The technical report included a review of select government-based certification standards for ambient air monitoring instruments. These criteria provide information on attributes that characterize measurements. These included the US Federal Reference Method and Federal Equivalent Method Program (FRM/FEM) descriptions (US EPA, 40 CFR Part 50 and Part 53), the People’s Republic of China National Environmental Monitoring Standards (Chinese Ministry of Environmental Protection, HJ 653–2013), the European Ambient Air Quality Directives [2008/50/EC; European Committee for Standardization (CEN) Technical Committee 264 for Air Quality, DS/EN 16450:2017], and the People’s Republic of China Performance Standard for Air Sensors (Chinese Ministry of Environmental Protection, HJ 654–2013). A similar listing as above exists for government-based O3 instrumentation certification.
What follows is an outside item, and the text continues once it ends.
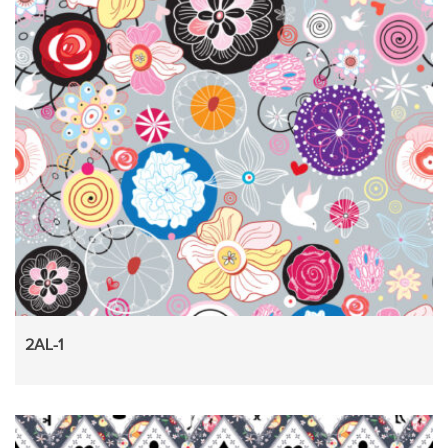
2AL-1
One specific example of a certification program that encompasses sensors was the aforementioned CEN Technical Committee 264. While the timing for enacting the certification program has not yet been determined, the CEN efforts represent some of the most mature certification concepts known including a three-tiered approach ranging from regulatory quality (meeting Air Quality Directives of 2008/50 EC), to those meeting simple ad hoc end user performance criteria.

The literature review showed differences in DQI requirements for regulatory monitoring across the US, EU, and China. For instance, with PM2.5 measurement ranges, the US requires a range of 3–200 μg/m3 (US EPA, 40 CFR Part 50), the EU requires a range of 0–1000 μg/m3 per 24-h period (CEN, DS/EN 16450:2017), and China requires a range of 0–1000 μg/m3 (Williams et al., 2018). Similar differences were found for regulatory requirements for O3 monitoring. Examples for O3 include lag and rise times ranging from 120 s (US) to up to 5 min (China). This information may suggest that even if low-cost sensors could meet regulatory requirements, DQIs would likely vary across the world.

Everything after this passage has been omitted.